IPSEC FLOW: permit ip 192.168.2.0/255.255.255.0 192.168.1.0/255.255.255.0

 

Active SAs: 2, origin: crypto map

 

Ok, so what is the point here?! Well, the very important thing to keep in mind when it comes to NAT is the traffic flow. As we can see, if the incoming traffic does not go directly from an ingress interface (f0/1 in our topology) to an egress interface (f0/0 in out topology) NAT will not be triggered. Please remember that Loopback1 interface on EDGE has no NAT command applied. So NAT will only work if that traffic flows from the ingress interface to the egress one directly.
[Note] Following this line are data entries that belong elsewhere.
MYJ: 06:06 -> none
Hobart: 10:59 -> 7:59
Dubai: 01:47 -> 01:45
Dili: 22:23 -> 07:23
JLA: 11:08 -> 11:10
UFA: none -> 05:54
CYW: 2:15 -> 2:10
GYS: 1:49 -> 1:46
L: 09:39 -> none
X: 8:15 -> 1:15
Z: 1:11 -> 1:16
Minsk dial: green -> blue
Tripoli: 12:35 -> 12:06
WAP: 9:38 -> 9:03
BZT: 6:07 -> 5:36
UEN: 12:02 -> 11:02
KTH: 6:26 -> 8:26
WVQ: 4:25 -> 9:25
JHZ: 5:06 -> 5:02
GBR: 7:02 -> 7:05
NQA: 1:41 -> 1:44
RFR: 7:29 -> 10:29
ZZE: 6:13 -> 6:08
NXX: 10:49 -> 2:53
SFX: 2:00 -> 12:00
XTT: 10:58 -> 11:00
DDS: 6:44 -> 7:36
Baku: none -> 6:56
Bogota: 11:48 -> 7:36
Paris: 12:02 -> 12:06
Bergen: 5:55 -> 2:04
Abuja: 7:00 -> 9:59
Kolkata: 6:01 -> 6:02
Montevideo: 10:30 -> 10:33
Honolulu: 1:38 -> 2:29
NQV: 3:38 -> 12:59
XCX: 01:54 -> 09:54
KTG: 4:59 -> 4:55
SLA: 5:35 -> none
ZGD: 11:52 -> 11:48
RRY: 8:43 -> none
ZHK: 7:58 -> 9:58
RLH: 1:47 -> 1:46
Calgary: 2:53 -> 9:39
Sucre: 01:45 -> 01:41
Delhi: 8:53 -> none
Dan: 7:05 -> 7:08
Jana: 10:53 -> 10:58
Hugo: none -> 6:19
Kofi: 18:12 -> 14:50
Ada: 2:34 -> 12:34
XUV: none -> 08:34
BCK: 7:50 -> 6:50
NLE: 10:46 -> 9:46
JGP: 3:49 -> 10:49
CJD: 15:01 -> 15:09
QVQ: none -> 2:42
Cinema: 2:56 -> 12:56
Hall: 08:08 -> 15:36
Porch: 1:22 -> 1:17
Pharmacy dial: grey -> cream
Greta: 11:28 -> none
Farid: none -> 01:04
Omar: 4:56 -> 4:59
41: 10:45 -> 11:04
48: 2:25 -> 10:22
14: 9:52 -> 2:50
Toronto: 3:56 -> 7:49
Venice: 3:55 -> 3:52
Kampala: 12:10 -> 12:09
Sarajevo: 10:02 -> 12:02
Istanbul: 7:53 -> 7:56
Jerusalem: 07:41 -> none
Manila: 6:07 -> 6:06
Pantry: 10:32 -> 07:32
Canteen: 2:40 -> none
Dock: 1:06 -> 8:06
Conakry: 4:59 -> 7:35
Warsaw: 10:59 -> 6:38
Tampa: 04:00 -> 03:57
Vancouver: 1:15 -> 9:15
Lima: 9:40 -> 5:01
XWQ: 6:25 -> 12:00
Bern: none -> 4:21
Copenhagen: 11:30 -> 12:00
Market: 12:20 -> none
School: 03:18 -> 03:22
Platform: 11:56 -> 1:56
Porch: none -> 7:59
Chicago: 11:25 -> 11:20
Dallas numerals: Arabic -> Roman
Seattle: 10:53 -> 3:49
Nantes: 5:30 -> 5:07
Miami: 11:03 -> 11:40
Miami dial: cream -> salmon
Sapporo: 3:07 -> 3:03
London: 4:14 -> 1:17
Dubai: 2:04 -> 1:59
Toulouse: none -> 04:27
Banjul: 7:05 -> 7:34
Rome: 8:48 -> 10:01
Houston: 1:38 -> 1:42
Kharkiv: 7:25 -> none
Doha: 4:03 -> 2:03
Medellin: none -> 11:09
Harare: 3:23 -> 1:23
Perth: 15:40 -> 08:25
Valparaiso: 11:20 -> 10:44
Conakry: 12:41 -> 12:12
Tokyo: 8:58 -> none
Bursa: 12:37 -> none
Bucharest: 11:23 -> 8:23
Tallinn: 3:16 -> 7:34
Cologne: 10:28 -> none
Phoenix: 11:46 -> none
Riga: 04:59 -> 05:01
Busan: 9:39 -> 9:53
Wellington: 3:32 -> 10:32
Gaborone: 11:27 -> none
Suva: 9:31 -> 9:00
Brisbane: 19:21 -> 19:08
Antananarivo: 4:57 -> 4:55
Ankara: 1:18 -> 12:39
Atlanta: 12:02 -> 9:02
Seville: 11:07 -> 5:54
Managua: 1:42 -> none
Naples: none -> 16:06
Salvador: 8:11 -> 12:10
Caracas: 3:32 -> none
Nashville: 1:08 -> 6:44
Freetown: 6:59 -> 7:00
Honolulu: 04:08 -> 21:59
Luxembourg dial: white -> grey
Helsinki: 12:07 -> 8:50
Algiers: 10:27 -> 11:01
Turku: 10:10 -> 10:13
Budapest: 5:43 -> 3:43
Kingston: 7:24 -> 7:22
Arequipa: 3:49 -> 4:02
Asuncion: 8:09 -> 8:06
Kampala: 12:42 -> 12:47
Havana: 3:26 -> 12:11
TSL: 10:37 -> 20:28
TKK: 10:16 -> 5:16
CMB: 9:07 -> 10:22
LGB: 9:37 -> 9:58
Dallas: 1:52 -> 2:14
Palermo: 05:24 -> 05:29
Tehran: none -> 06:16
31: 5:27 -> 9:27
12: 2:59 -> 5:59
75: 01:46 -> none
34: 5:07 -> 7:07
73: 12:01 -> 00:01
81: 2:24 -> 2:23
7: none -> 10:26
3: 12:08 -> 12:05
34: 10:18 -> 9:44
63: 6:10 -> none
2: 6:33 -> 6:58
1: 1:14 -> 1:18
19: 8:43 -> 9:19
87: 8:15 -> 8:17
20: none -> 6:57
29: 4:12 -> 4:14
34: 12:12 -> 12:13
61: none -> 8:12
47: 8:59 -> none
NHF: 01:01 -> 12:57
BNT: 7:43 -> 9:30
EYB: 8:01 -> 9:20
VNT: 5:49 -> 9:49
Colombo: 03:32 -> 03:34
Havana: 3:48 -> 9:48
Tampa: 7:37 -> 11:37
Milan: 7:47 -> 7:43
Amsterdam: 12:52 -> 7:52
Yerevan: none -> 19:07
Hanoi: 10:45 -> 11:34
In our example the f0/1 on EDGE is the inside interface and the f0/0 is the outside one. This happens whether we use the “legacy” NAT configuration (ip nat inside/outside) or the new one with NVI (ip nat enable). With the legacy one, we have to manually define the inside interface and the outside one, but with NVI the device will automatically find it.

 

I hope this information is helpful and I am happy to be posting my first blog as VIP.

Thanks to everyone for reading | Aref.